**Task item:**
Only the text of the records belongs in the answer, copied exactly, with every picture omitted.

>>>>>

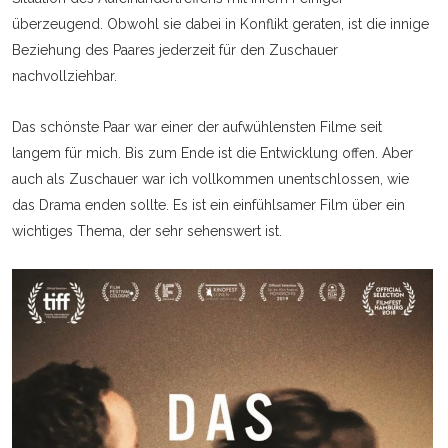
überzeugend. Obwohl sie dabei in Konflikt geraten, ist die innige
Beziehung des Paares jederzeit für den Zuschauer
nachvollziehbar.
Das schönste Paar war einer der aufwühlensten Filme seit
langem für mich. Bis zum Ende ist die Entwicklung offen. Aber
auch als Zuschauer war ich vollkommen unentschlossen, wie
das Drama enden sollte. Es ist ein einfühlsamer Film über ein
wichtiges Thema, der sehr sehenswert ist.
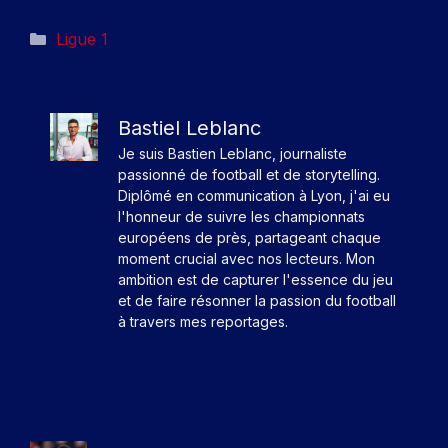
Catégories
Ligue 1
Bastiel Leblanc
Je suis Bastien Leblanc, journaliste
passionné de football et de storytelling.
Diplômé en communication à Lyon, j'ai eu
l'honneur de suivre les championnats
européens de près, partageant chaque
moment crucial avec nos lecteurs. Mon
ambition est de capturer l'essence du jeu
et de faire résonner la passion du football
à travers mes reportages.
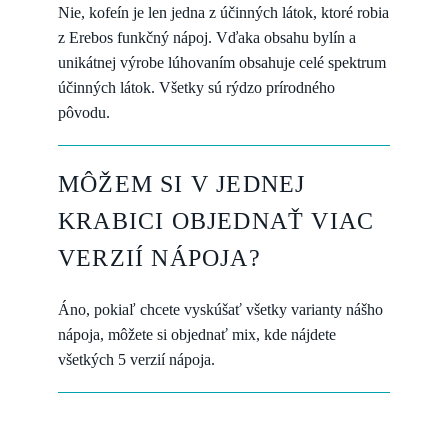
Nie, kofeín je len jedna z účinných látok, ktoré robia
z Erebos funkčný nápoj. Vďaka obsahu bylín a
unikátnej výrobe lúhovaním obsahuje celé spektrum
účinných látok. Všetky sú rýdzo prírodného
pôvodu.
MÔŽEM SI V JEDNEJ
KRABICI OBJEDNAŤ VIAC
VERZIÍ NÁPOJA?
Áno, pokiaľ chcete vyskúšať všetky varianty nášho
nápoja, môžete si objednať mix, kde nájdete
všetkých 5 verzií nápoja.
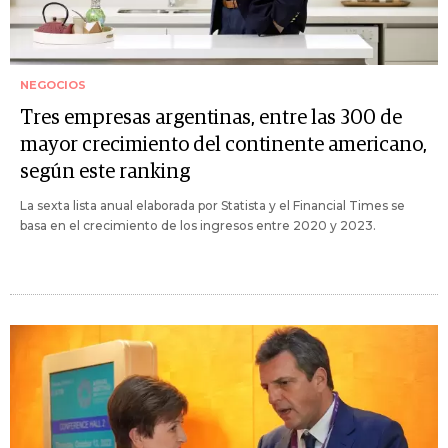
NEGOCIOS
Tres empresas argentinas, entre las 300 de
mayor crecimiento del continente americano,
según este ranking
La sexta lista anual elaborada por Statista y el Financial Times se
basa en el crecimiento de los ingresos entre 2020 y 2023.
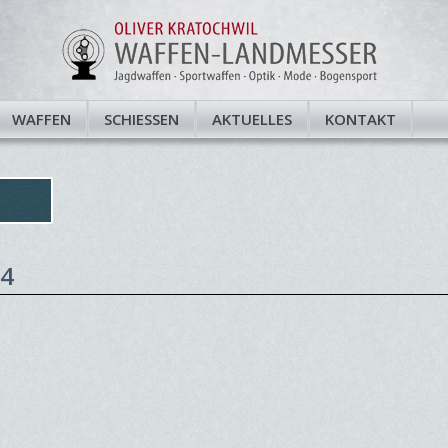
WAFFEN
SCHIESSEN
AKTUELLES
KONTAKT
4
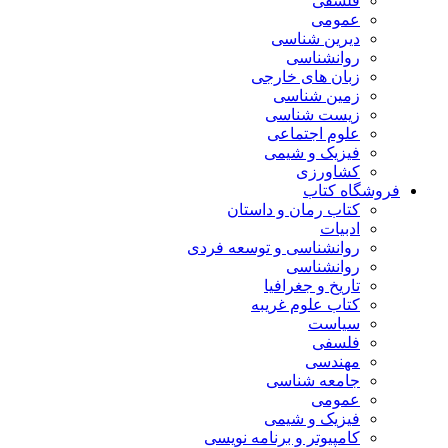
فلسفی
عمومی
دیرین شناسی
روانشناسی
زبان های خارجی
زمین شناسی
زیست شناسی
علوم اجتماعی
فیزیک و شیمی
کشاورزی
فروشگاه کتاب
کتاب رمان و داستان
ادبیات
روانشناسی و توسعه فردی
روانشناسی
تاریخ و جغرافیا
کتاب علوم غریبه
سیاست
فلسفی
مهندسی
جامعه شناسی
عمومی
فیزیک و شیمی
کامپیوتر و برنامه نویسی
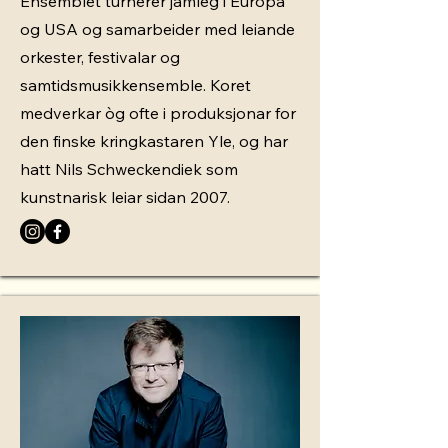
Ensemblet turnerer jamleg i Europa
og USA og samarbeider med leiande
orkester, festivalar og
samtidsmusikkensemble. Koret
medverkar òg ofte i produksjonar for
den finske kringkastaren Yle, og har
hatt Nils Schweckendiek som
kunstnarisk leiar sidan 2007.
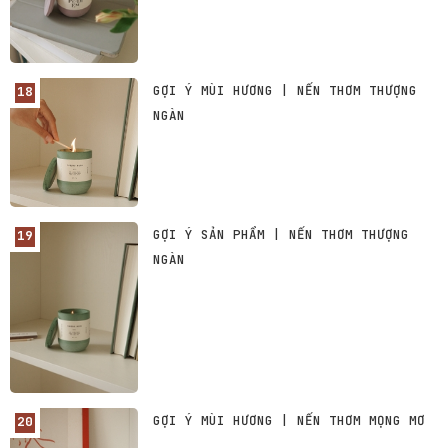
GỢI Ý MÙI HƯƠNG | NẾN THƠM THƯỢNG
NGÀN
GỢI Ý SẢN PHẨM | NẾN THƠM THƯỢNG
NGÀN
GỢI Ý MÙI HƯƠNG | NẾN THƠM MỌNG MƠ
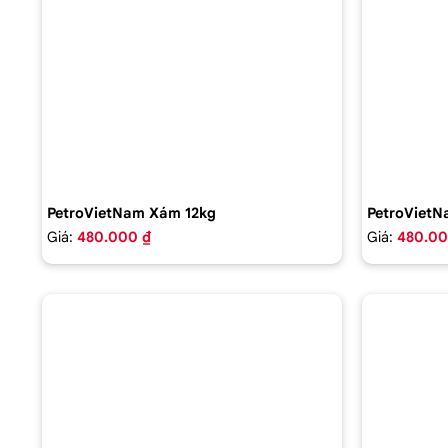
PetroVietNam Xám 12kg
PetroVietN
Giá:
480.000 ₫
Giá:
480.00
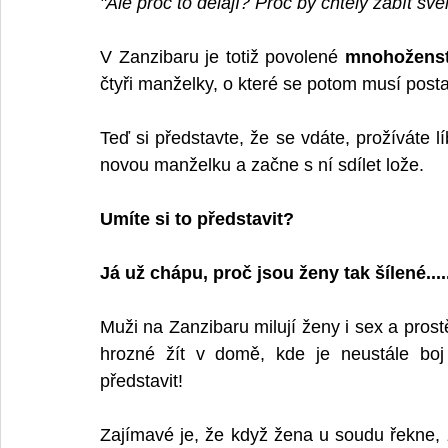
"Ale proč to dělají? Proč by chtěly zabít s
V Zanzibaru je totiž povolené 
mnohoženst
čtyři manželky, o které se potom musí posta
Teď si představte, že se vdáte, prožíváte 
novou manželku a začne s ní sdílet lože.
Umíte si to představit?
Já už chápu, proč jsou ženy tak šílené....
Muži na Zanzibaru milují ženy i sex a prostě
hrozné žít v domě, kde je neustále boj 
představit!
Zajímavé je, že když žena u soudu řekne, ž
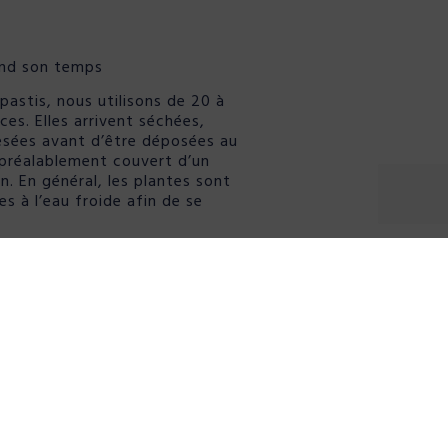
end son temps
 pastis, nous utilisons de 20 à
ces. Elles arrivent séchées,
pesées avant d’être déposées au
préalablement couvert d’un
. En général, les plantes sont
s à l’eau froide afin de se
mmergées dans l’alcool
l, toujours à froid. Ces
alent de quelques heures à
n fonction du type de plantes
 longues macérations sont
s par jour manuellement avec
.
atiques dit aussi teintures
un linge qui retiendra les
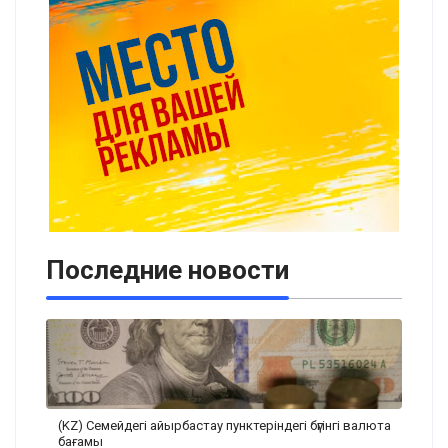
Последние новости
(KZ) Семейдегі айырбастау пунктеріндегі бүгінгі валюта
бағамы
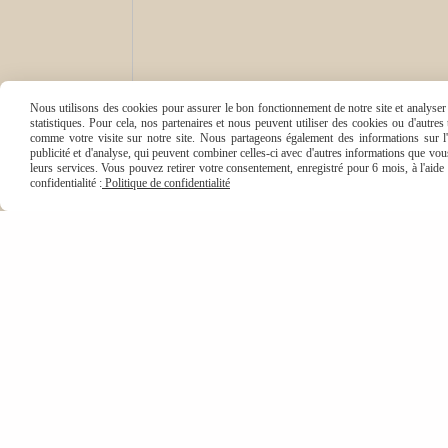
Nous utilisons des cookies pour assurer le bon fonctionnement de notre site et analyser n
statistiques. Pour cela, nos partenaires et nous peuvent utiliser des cookies ou d'autre
comme votre visite sur notre site. Nous partageons également des informations sur l'u
publicité et d'analyse, qui peuvent combiner celles-ci avec d'autres informations que vous 
leurs services. Vous pouvez retirer votre consentement, enregistré pour 6 mois, à l'aid
confidentialité :
Politique de confidentialité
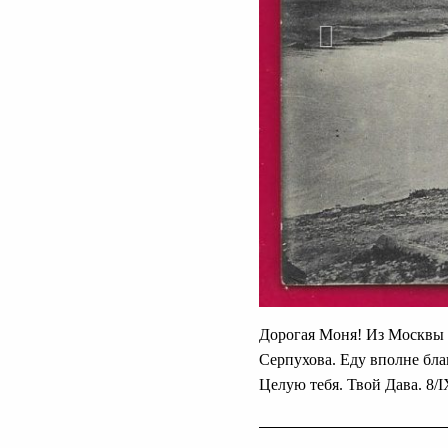
Дорогая Моня! Из Москвы м
Серпухова. Еду вполне благ
Целую тебя. Твой Дава. 8/I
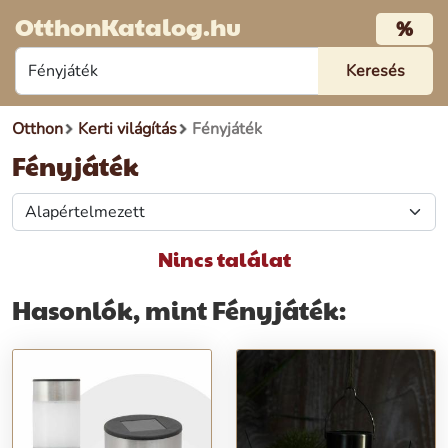
OtthonKatalog.hu
%
Otthon
Kerti világítás
Fényjáték
Fényjáték
Nincs találat
Hasonlók, mint Fényjáték:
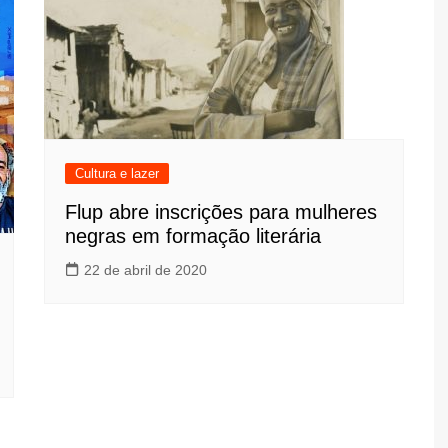
Cultura e lazer
Flup abre inscrições para mulheres
negras em formação literária
22 de abril de 2020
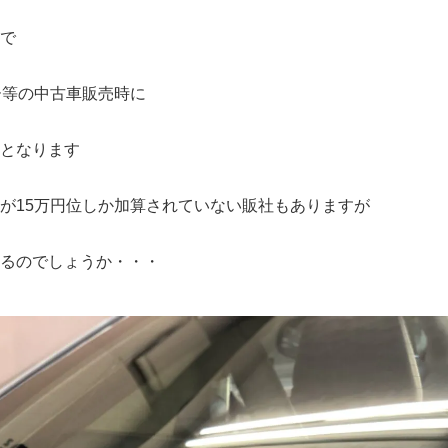
で
ー等の中古車販売時に
となります
が15万円位しか加算されていない販社もありますが
るのでしょうか・・・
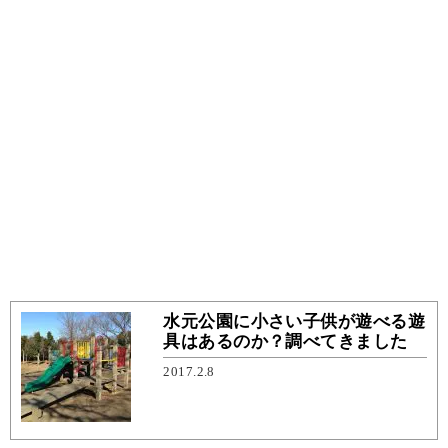
水元公園に小さい子供が遊べる遊
具はあるのか？調べてきました
2017.2.8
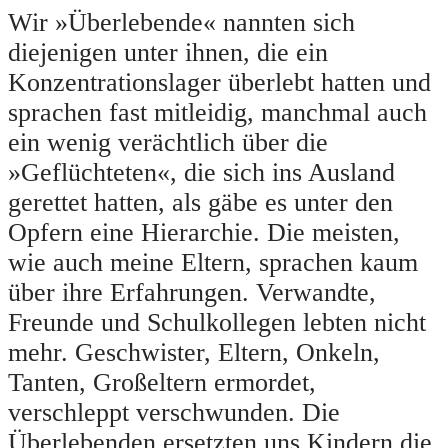
Wir »Überlebende« nannten sich
diejenigen unter ihnen, die ein
Konzentrationslager überlebt hatten und
sprachen fast mitleidig, manchmal auch
ein wenig verächtlich über die
»Geflüchteten«, die sich ins Ausland
gerettet hatten, als gäbe es unter den
Opfern eine Hierarchie. Die meisten,
wie auch meine Eltern, sprachen kaum
über ihre Erfahrungen. Verwandte,
Freunde und Schulkollegen lebten nicht
mehr. Geschwister, Eltern, Onkeln,
Tanten, Großeltern ermordet,
verschleppt verschwunden. Die
Überlebenden ersetzten uns Kindern die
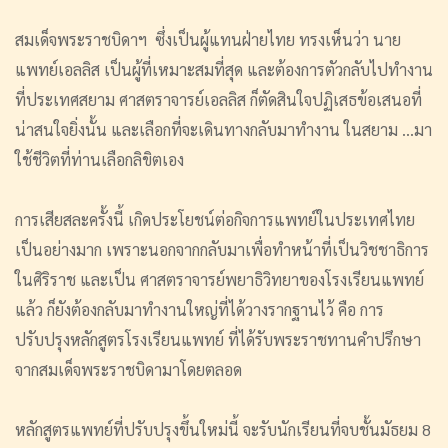
สมเด็จพระราชบิดาฯ ซึ่งเป็นผู้แทนฝ่ายไทย ทรงเห็นว่า นาย
แพทย์เอลลิส เป็นผู้ที่เหมาะสมที่สุด และต้องการตัวกลับไปทำงาน
ที่ประเทศสยาม ศาสตราจารย์เอลลิส ก็ตัดสินใจปฏิเสธข้อเสนอที่
น่าสนใจยิ่งนั้น และเลือกที่จะเดินทางกลับมาทำงาน ในสยาม ...มา
ใช้ชีวิตที่ท่านเลือกลิขิตเอง
การเสียสละครั้งนี้ เกิดประโยชน์ต่อกิจการแพทย์ในประเทศไทย
เป็นอย่างมาก เพราะนอกจากกลับมาเพื่อทำหน้าที่เป็นวิชชาธิการ
ในศิริราช และเป็น ศาสตราจารย์พยาธิวิทยาของโรงเรียนแพทย์
แล้ว ก็ยังต้องกลับมาทำงานใหญ่ที่ได้วางรากฐานไว้ คือ การ
ปรับปรุงหลักสูตรโรงเรียนแพทย์ ที่ได้รับพระราชทานคำปรึกษา
จากสมเด็จพระราชบิดามาโดยตลอด
หลักสูตรแพทย์ที่ปรับปรุงขึ้นใหม่นี้ จะรับนักเรียนที่จบชั้นมัธยม 8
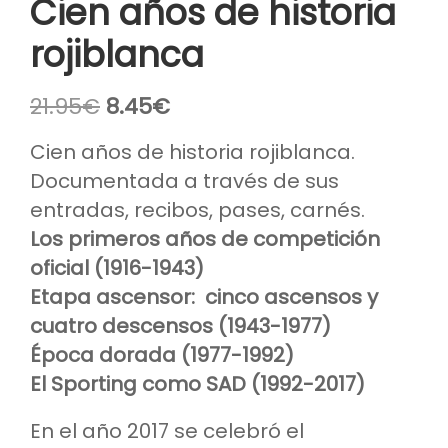
Cien años de historia
rojiblanca
El
El
21.95
€
8.45
€
precio
precio
original
actual
Cien años de historia rojiblanca.
era:
es:
Documentada a través de sus
21.95€.
8.45€.
entradas, recibos, pases, carnés.
Los primeros años de competición
oficial (1916-1943)
Etapa ascensor: cinco ascensos y
cuatro descensos (1943-1977)
Época dorada (1977-1992)
El Sporting como SAD (1992-2017)
En el año 2017 se celebró el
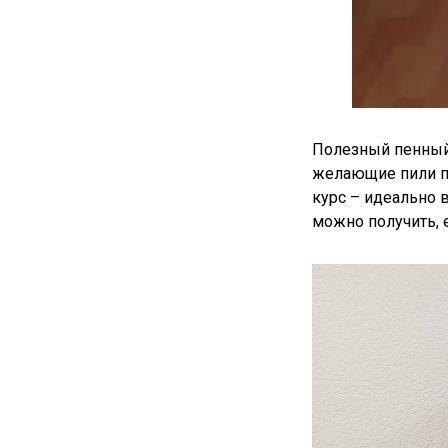
Полезный пенный 
желающие пили пр
курс – идеально 
можно получить, е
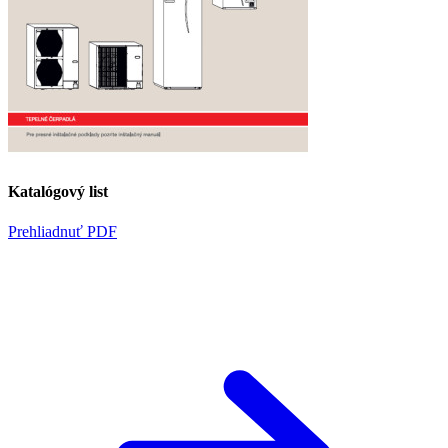
Katalógový list
Prehliadnuť PDF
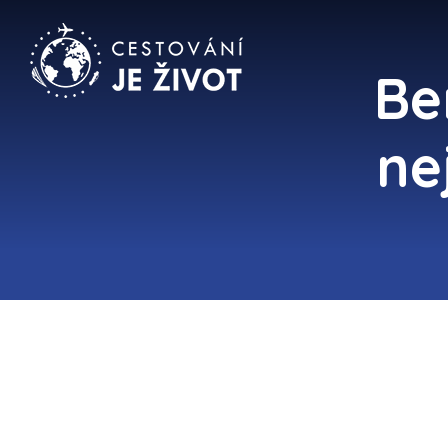
Be
ne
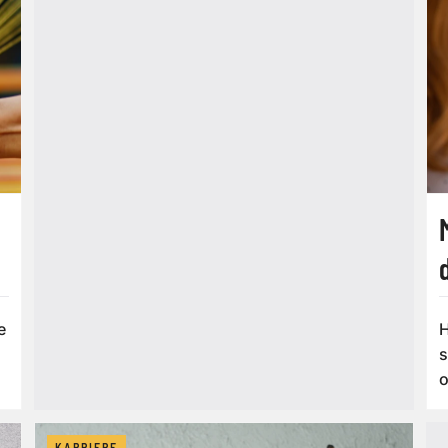
e
H
s
o
KARRIERE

<<<<<

**Solution to the exercise:**
überzeugend. Obwohl sie dabei in Konflikt geraten, ist die innige
Beziehung des Paares jederzeit für den Zuschauer
nachvollziehbar.
Das schönste Paar war einer der aufwühlensten Filme seit
langem für mich. Bis zum Ende ist die Entwicklung offen. Aber
auch als Zuschauer war ich vollkommen unentschlossen, wie
das Drama enden sollte. Es ist ein einfühlsamer Film über ein
wichtiges Thema, der sehr sehenswert ist.
Catégories
Ligue 1
Bastiel Leblanc
Je suis Bastien Leblanc, journaliste
passionné de football et de storytelling.
Diplômé en communication à Lyon, j'ai eu
l'honneur de suivre les championnats
européens de près, partageant chaque
moment crucial avec nos lecteurs. Mon
ambition est de capturer l'essence du jeu
et de faire résonner la passion du football
à travers mes reportages.
Nie, kofeín je len jedna z účinných látok, ktoré robia
z Erebos funkčný nápoj. Vďaka obsahu bylín a
unikátnej výrobe lúhovaním obsahuje celé spektrum
účinných látok. Všetky sú rýdzo prírodného
pôvodu.
MÔŽEM SI V JEDNEJ
KRABICI OBJEDNAŤ VIAC
VERZIÍ NÁPOJA?
Áno, pokiaľ chcete vyskúšať všetky varianty nášho
nápoja, môžete si objednať mix, kde nájdete
všetkých 5 verzií nápoja.
NEGOCIOS
Tres empresas argentinas, entre las 300 de
mayor crecimiento del continente americano,
según este ranking
La sexta lista anual elaborada por Statista y el Financial Times se
basa en el crecimiento de los ingresos entre 2020 y 2023.
WAFFEN
SCHIESSEN
AKTUELLES
KONTAKT
4
فلسفی
عمومی
دیرین شناسی
روانشناسی
زبان های خارجی
زمین شناسی
زیست شناسی
علوم اجتماعی
فیزیک و شیمی
کشاورزی
فروشگاه کتاب
کتاب رمان و داستان
ادبیات
روانشناسی و توسعه فردی
روانشناسی
تاریخ و جغرافیا
کتاب علوم غریبه
سیاست
فلسفی
مهندسی
جامعه شناسی
عمومی
فیزیک و شیمی
کامپیوتر و برنامه نویسی
Ensemblet turnerer jamleg i Europa
og USA og samarbeider med leiande
orkester, festivalar og
samtidsmusikkensemble. Koret
medverkar òg ofte i produksjonar for
den finske kringkastaren Yle, og har
hatt Nils Schweckendiek som
kunstnarisk leiar sidan 2007.
GỢI Ý MÙI HƯƠNG | NẾN THƠM THƯỢNG
NGÀN
GỢI Ý SẢN PHẨM | NẾN THƠM THƯỢNG
NGÀN
GỢI Ý MÙI HƯƠNG | NẾN THƠM MỌNG MƠ
PetroVietNam Xám 12kg
PetroVietN
Giá:
480.000 ₫
Giá:
480.00
"Ale proč to dělají? Proč by chtěly zabít s
V Zanzibaru je totiž povolené 
mnohoženst
čtyři manželky, o které se potom musí posta
Teď si představte, že se vdáte, prožíváte 
novou manželku a začne s ní sdílet lože.
Umíte si to představit?
Já už chápu, proč jsou ženy tak šílené....
Muži na Zanzibaru milují ženy i sex a prostě
hrozné žít v domě, kde je neustále boj 
představit!
Zajímavé je, že když žena u soudu řekne, ž
end son temps
 pastis, nous utilisons de 20 à
ces. Elles arrivent séchées,
pesées avant d’être déposées au
préalablement couvert d’un
. En général, les plantes sont
s à l’eau froide afin de se
mmergées dans l’alcool
l, toujours à froid. Ces
alent de quelques heures à
n fonction du type de plantes
 longues macérations sont
s par jour manuellement avec
.
atiques dit aussi teintures
un linge qui retiendra les
Последние новости
(KZ) Семейдегі айырбастау пунктеріндегі бүгінгі валюта
бағамы
Nous utilisons des cookies pour assurer le bon fonctionnement de notre site et analyser n
statistiques. Pour cela, nos partenaires et nous peuvent utiliser des cookies ou d'autre
comme votre visite sur notre site. Nous partageons également des informations sur l'u
publicité et d'analyse, qui peuvent combiner celles-ci avec d'autres informations que vous 
leurs services. Vous pouvez retirer votre consentement, enregistré pour 6 mois, à l'aid
confidentialité :
Politique de confidentialité
Дорогая Моня! Из Москвы м
Серпухова. Еду вполне благ
Целую тебя. Твой Дава. 8/I
OtthonKatalog.hu
%
Otthon
Kerti világítás
Fényjáték
Fényjáték
Nincs találat
Hasonlók, mint Fényjáték:
Cultura e lazer
Flup abre inscrições para mulheres
negras em formação literária
22 de abril de 2020
で
ー等の中古車販売時に
となります
が15万円位しか加算されていない販社もありますが
るのでしょうか・・・
水元公園に小さい子供が遊べる遊
具はあるのか？調べてきました
2017.2.8
Wir »Überlebende« nannten sich
diejenigen unter ihnen, die ein
Konzentrationslager überlebt hatten und
sprachen fast mitleidig, manchmal auch
ein wenig verächtlich über die
»Geflüchteten«, die sich ins Ausland
gerettet hatten, als gäbe es unter den
Opfern eine Hierarchie. Die meisten,
wie auch meine Eltern, sprachen kaum
über ihre Erfahrungen. Verwandte,
Freunde und Schulkollegen lebten nicht
mehr. Geschwister, Eltern, Onkeln,
Tanten, Großeltern ermordet,
verschleppt verschwunden. Die
Überlebenden ersetzten uns Kindern die
สมเด็จพระราชบิดาฯ ซึ่งเป็นผู้แทนฝ่ายไทย ทรงเห็นว่า นาย
แพทย์เอลลิส เป็นผู้ที่เหมาะสมที่สุด และต้องการตัวกลับไปทำงาน
ที่ประเทศสยาม ศาสตราจารย์เอลลิส ก็ตัดสินใจปฏิเสธข้อเสนอที่
น่าสนใจยิ่งนั้น และเลือกที่จะเดินทางกลับมาทำงาน ในสยาม ...มา
ใช้ชีวิตที่ท่านเลือกลิขิตเอง
การเสียสละครั้งนี้ เกิดประโยชน์ต่อกิจการแพทย์ในประเทศไทย
เป็นอย่างมาก เพราะนอกจากกลับมาเพื่อทำหน้าที่เป็นวิชชาธิการ
ในศิริราช และเป็น ศาสตราจารย์พยาธิวิทยาของโรงเรียนแพทย์
แล้ว ก็ยังต้องกลับมาทำงานใหญ่ที่ได้วางรากฐานไว้ คือ การ
ปรับปรุงหลักสูตรโรงเรียนแพทย์ ที่ได้รับพระราชทานคำปรึกษา
จากสมเด็จพระราชบิดามาโดยตลอด
หลักสูตรแพทย์ที่ปรับปรุงขึ้นใหม่นี้ จะรับนักเรียนที่จบชั้นมัธยม 8
Cien años de historia
rojiblanca
El
El
21.95
€
8.45
€
precio
precio
original
actual
Cien años de historia rojiblanca.
era:
es:
Documentada a través de sus
21.95€.
8.45€.
entradas, recibos, pases, carnés.
Los primeros años de competición
oficial (1916-1943)
Etapa ascensor: cinco ascensos y
cuatro descensos (1943-1977)
Época dorada (1977-1992)
El Sporting como SAD (1992-2017)
En el año 2017 se celebró el
Полезный пенный 
желающие пили пр
курс – идеально 
можно получить, е
Katalógový list
Prehliadnuť PDF
Be
ne
e
H
s
o
KARRIERE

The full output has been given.